### GOAL OF THE EXERCISE
Set down the records below in full, exactly as they read.

### DATA FOR THIS EXERCISE
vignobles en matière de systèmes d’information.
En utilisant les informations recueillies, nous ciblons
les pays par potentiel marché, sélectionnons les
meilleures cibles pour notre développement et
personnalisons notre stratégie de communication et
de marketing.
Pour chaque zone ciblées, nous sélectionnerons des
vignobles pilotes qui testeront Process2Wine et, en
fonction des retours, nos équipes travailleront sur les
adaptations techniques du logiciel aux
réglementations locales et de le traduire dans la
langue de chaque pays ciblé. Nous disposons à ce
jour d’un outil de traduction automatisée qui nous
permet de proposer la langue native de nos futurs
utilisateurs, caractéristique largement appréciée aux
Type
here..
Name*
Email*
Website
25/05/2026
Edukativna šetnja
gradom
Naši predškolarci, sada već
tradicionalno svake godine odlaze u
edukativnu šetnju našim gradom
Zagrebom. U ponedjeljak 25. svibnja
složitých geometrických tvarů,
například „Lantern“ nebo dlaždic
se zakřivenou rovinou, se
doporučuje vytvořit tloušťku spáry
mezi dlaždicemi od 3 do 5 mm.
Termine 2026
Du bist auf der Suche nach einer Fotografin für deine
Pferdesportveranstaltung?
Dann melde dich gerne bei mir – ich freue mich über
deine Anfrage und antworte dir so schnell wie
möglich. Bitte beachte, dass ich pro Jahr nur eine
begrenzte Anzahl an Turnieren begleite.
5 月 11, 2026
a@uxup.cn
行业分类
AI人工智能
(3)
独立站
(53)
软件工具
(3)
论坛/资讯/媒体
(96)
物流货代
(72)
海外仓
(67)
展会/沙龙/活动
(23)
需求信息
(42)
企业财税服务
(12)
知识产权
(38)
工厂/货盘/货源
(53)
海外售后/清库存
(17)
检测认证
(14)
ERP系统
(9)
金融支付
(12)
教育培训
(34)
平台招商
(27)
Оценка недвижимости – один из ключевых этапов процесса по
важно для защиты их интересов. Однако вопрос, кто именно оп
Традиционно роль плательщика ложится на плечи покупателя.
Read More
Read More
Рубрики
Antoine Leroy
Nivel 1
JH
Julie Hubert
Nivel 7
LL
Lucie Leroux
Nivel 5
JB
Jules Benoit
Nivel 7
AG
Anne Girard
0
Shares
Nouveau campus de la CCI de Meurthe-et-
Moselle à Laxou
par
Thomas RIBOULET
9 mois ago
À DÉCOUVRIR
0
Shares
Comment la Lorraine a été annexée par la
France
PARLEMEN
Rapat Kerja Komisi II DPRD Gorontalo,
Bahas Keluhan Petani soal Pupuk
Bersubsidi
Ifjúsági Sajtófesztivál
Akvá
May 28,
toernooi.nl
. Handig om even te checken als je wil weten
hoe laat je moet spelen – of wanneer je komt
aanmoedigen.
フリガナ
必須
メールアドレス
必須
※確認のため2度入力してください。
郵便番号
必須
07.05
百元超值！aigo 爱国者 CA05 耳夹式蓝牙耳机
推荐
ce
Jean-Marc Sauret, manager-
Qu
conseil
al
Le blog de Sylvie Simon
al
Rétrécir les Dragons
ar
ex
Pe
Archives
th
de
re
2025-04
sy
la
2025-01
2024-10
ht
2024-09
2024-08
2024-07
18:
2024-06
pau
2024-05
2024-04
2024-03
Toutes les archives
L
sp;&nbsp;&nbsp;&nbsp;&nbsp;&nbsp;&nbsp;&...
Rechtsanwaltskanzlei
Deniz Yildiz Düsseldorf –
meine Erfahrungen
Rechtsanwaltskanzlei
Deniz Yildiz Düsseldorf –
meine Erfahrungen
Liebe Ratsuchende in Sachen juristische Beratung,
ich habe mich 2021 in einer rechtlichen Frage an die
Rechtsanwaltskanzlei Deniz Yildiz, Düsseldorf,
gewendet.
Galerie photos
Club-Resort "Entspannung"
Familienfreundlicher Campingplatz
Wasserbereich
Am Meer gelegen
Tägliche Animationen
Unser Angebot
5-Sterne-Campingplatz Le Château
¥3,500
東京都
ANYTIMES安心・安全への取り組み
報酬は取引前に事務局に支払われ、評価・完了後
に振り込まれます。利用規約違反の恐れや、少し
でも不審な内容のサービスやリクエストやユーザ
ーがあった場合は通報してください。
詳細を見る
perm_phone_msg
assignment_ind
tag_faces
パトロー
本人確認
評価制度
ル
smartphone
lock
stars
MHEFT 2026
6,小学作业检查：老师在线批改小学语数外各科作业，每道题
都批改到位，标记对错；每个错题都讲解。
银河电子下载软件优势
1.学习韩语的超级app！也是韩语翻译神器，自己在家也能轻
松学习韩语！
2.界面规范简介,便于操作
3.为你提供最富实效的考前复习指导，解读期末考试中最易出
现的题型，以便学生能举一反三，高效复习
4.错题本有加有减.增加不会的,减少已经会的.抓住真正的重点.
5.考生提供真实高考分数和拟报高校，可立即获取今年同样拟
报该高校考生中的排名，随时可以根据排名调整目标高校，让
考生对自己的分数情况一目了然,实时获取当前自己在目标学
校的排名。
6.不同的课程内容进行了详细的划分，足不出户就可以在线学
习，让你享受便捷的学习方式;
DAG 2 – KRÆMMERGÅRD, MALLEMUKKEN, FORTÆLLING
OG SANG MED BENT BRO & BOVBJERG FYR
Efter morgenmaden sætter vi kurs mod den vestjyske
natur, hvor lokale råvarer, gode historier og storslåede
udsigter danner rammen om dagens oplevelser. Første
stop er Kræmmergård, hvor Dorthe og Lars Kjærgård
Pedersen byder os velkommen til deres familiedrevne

### RESPONSE TO THIS EXERCISE
vignobles en matière de systèmes d’information.
En utilisant les informations recueillies, nous ciblons
les pays par potentiel marché, sélectionnons les
meilleures cibles pour notre développement et
personnalisons notre stratégie de communication et
de marketing.
Pour chaque zone ciblées, nous sélectionnerons des
vignobles pilotes qui testeront Process2Wine et, en
fonction des retours, nos équipes travailleront sur les
adaptations techniques du logiciel aux
réglementations locales et de le traduire dans la
langue de chaque pays ciblé. Nous disposons à ce
jour d’un outil de traduction automatisée qui nous
permet de proposer la langue native de nos futurs
utilisateurs, caractéristique largement appréciée aux
Type
here..
Name*
Email*
Website
25/05/2026
Edukativna šetnja
gradom
Naši predškolarci, sada već
tradicionalno svake godine odlaze u
edukativnu šetnju našim gradom
Zagrebom. U ponedjeljak 25. svibnja
složitých geometrických tvarů,
například „Lantern“ nebo dlaždic
se zakřivenou rovinou, se
doporučuje vytvořit tloušťku spáry
mezi dlaždicemi od 3 do 5 mm.
Termine 2026
Du bist auf der Suche nach einer Fotografin für deine
Pferdesportveranstaltung?
Dann melde dich gerne bei mir – ich freue mich über
deine Anfrage und antworte dir so schnell wie
möglich. Bitte beachte, dass ich pro Jahr nur eine
begrenzte Anzahl an Turnieren begleite.
5 月 11, 2026
a@uxup.cn
行业分类
AI人工智能
(3)
独立站
(53)
软件工具
(3)
论坛/资讯/媒体
(96)
物流货代
(72)
海外仓
(67)
展会/沙龙/活动
(23)
需求信息
(42)
企业财税服务
(12)
知识产权
(38)
工厂/货盘/货源
(53)
海外售后/清库存
(17)
检测认证
(14)
ERP系统
(9)
金融支付
(12)
教育培训
(34)
平台招商
(27)
Оценка недвижимости – один из ключевых этапов процесса по
важно для защиты их интересов. Однако вопрос, кто именно оп
Традиционно роль плательщика ложится на плечи покупателя.
Read More
Read More
Рубрики
Antoine Leroy
Nivel 1
JH
Julie Hubert
Nivel 7
LL
Lucie Leroux
Nivel 5
JB
Jules Benoit
Nivel 7
AG
Anne Girard
0
Shares
Nouveau campus de la CCI de Meurthe-et-
Moselle à Laxou
par
Thomas RIBOULET
9 mois ago
À DÉCOUVRIR
0
Shares
Comment la Lorraine a été annexée par la
France
PARLEMEN
Rapat Kerja Komisi II DPRD Gorontalo,
Bahas Keluhan Petani soal Pupuk
Bersubsidi
Ifjúsági Sajtófesztivál
Akvá
May 28,
toernooi.nl
. Handig om even te checken als je wil weten
hoe laat je moet spelen – of wanneer je komt
aanmoedigen.
フリガナ
必須
メールアドレス
必須
※確認のため2度入力してください。
郵便番号
必須
07.05
百元超值！aigo 爱国者 CA05 耳夹式蓝牙耳机
推荐
ce
Jean-Marc Sauret, manager-
Qu
conseil
al
Le blog de Sylvie Simon
al
Rétrécir les Dragons
ar
ex
Pe
Archives
th
de
re
2025-04
sy
la
2025-01
2024-10
ht
2024-09
2024-08
2024-07
18:
2024-06
pau
2024-05
2024-04
2024-03
Toutes les archives
L
sp;&nbsp;&nbsp;&nbsp;&nbsp;&nbsp;&nbsp;&...
Rechtsanwaltskanzlei
Deniz Yildiz Düsseldorf –
meine Erfahrungen
Rechtsanwaltskanzlei
Deniz Yildiz Düsseldorf –
meine Erfahrungen
Liebe Ratsuchende in Sachen juristische Beratung,
ich habe mich 2021 in einer rechtlichen Frage an die
Rechtsanwaltskanzlei Deniz Yildiz, Düsseldorf,
gewendet.
Galerie photos
Club-Resort "Entspannung"
Familienfreundlicher Campingplatz
Wasserbereich
Am Meer gelegen
Tägliche Animationen
Unser Angebot
5-Sterne-Campingplatz Le Château
¥3,500
東京都
ANYTIMES安心・安全への取り組み
報酬は取引前に事務局に支払われ、評価・完了後
に振り込まれます。利用規約違反の恐れや、少し
でも不審な内容のサービスやリクエストやユーザ
ーがあった場合は通報してください。
詳細を見る
perm_phone_msg
assignment_ind
tag_faces
パトロー
本人確認
評価制度
ル
smartphone
lock
stars
MHEFT 2026
6,小学作业检查：老师在线批改小学语数外各科作业，每道题
都批改到位，标记对错；每个错题都讲解。
银河电子下载软件优势
1.学习韩语的超级app！也是韩语翻译神器，自己在家也能轻
松学习韩语！
2.界面规范简介,便于操作
3.为你提供最富实效的考前复习指导，解读期末考试中最易出
现的题型，以便学生能举一反三，高效复习
4.错题本有加有减.增加不会的,减少已经会的.抓住真正的重点.
5.考生提供真实高考分数和拟报高校，可立即获取今年同样拟
报该高校考生中的排名，随时可以根据排名调整目标高校，让
考生对自己的分数情况一目了然,实时获取当前自己在目标学
校的排名。
6.不同的课程内容进行了详细的划分，足不出户就可以在线学
习，让你享受便捷的学习方式;
DAG 2 – KRÆMMERGÅRD, MALLEMUKKEN, FORTÆLLING
OG SANG MED BENT BRO & BOVBJERG FYR
Efter morgenmaden sætter vi kurs mod den vestjyske
natur, hvor lokale råvarer, gode historier og storslåede
udsigter danner rammen om dagens oplevelser. Første
stop er Kræmmergård, hvor Dorthe og Lars Kjærgård
Pedersen byder os velkommen til deres familiedrevne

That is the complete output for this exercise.